I am a novice R user and I have a large dataframe (1700 columns) that is organized by data and flag columns:
df <- data.frame( "100249 MERCURY TOTAL ug/L" = runif(10),
"100397 TRIHALOMETHANES ug/L" = runif(10),
"100397 TRIHALOMETHANES ug/L FLAG" = c("L", "L", NA, "L", "L", NA, "L", NA, NA, NA),
"100407 XYLENE ug/L" = runif(10),
"100407 XYLENE ug/L FLAG" = c("L", NA, "L", "L", "L", NA, "L", NA, "L", "L"),
check.names=FALSE )
There is no pattern to the data, not every parameter has an associated FLAG column.

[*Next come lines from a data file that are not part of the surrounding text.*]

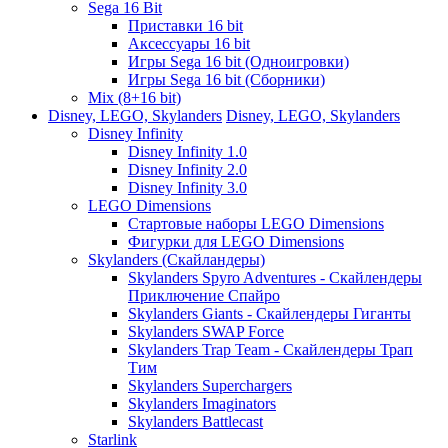
Sega 16 Bit
Приставки 16 bit
Аксессуары 16 bit
Игры Sega 16 bit (Одноигровки)
Игры Sega 16 bit (Сборники)
Mix (8+16 bit)
Disney, LEGO, Skylanders
Disney, LEGO, Skylanders
Disney Infinity
Disney Infinity 1.0
Disney Infinity 2.0
Disney Infinity 3.0
LEGO Dimensions
Стартовые наборы LEGO Dimensions
Фигурки для LEGO Dimensions
Skylanders (Скайландеры)
Skylanders Spyro Adventures - Скайлендеры
Приключение Спайро
Skylanders Giants - Скайлендеры Гиганты
Skylanders SWAP Force
Skylanders Trap Team - Скайлендеры Трап
Тим
Skylanders Superchargers
Skylanders Imaginators
Skylanders Battlecast
Starlink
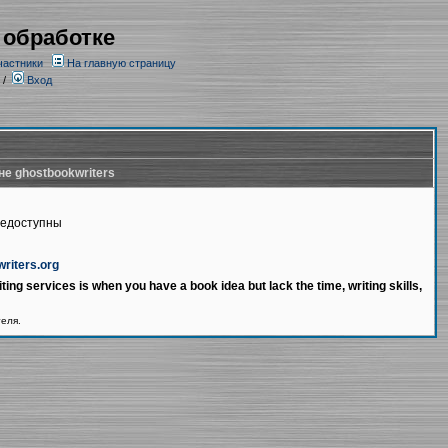
 обработке
частники
На главную страницу
/
Вход
не ghostbookwriters
недоступны
writers.org
ting services is when you have a book idea but lack the time, writing skills,
теля.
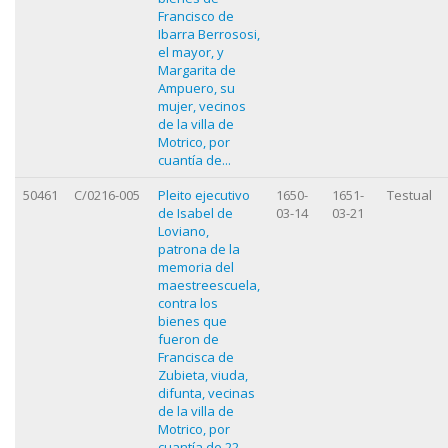
Francisco de
Ibarra Berrososi,
el mayor, y
Margarita de
Ampuero, su
mujer, vecinos
de la villa de
Motrico, por
cuantía de...
50461
C/0216-005
Pleito ejecutivo
1650-
1651-
Testual
de Isabel de
03-14
03-21
Loviano,
patrona de la
memoria del
maestreescuela,
contra los
bienes que
fueron de
Francisca de
Zubieta, viuda,
difunta, vecinas
de la villa de
Motrico, por
cuantía de 22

I would like to merge the matching data and flags together, with the flag first and then the numeric data in each cell, and rename the merged columns '100397 TRIHALOMETHANES ug/_COMB' and repeat for every pair of data & flag columns.

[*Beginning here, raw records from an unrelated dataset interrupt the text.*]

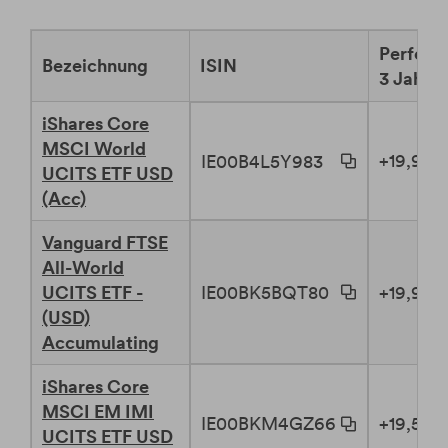
Perfor
Bezeichnung
ISIN
3 Jahre 
iShares Core
MSCI World
+19,99 
IE00B4L5Y983
UCITS ETF USD
(Acc)
Vanguard FTSE
All-World
IE00BK5BQT80
UCITS ETF -
+19,95 
(USD)
Accumulating
iShares Core
MSCI EM IMI
IE00BKM4GZ66
+19,55 
UCITS ETF USD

So far I have got it to search for the FLAG columns using grepl, create a new header using gsub and paste0, but the lapply and merge functions to combine the columns are not working for me. I have also have been reading that people use 'paste' or tidyr's 'unite' to merge columns, but nothing has been successful so far.
A sample of my code:
lapply(df, function(x) if (grepl("*\\FLAG$", colnames(df(x)))) {
newcol = paste0("df$", gsub("*\\FLAG$", "", colnames(df(x))), "_COMB")
assign(newcol, merge(df[x], df[x-1], all= T))
})
Any advice would be greatly appreciated, thank you.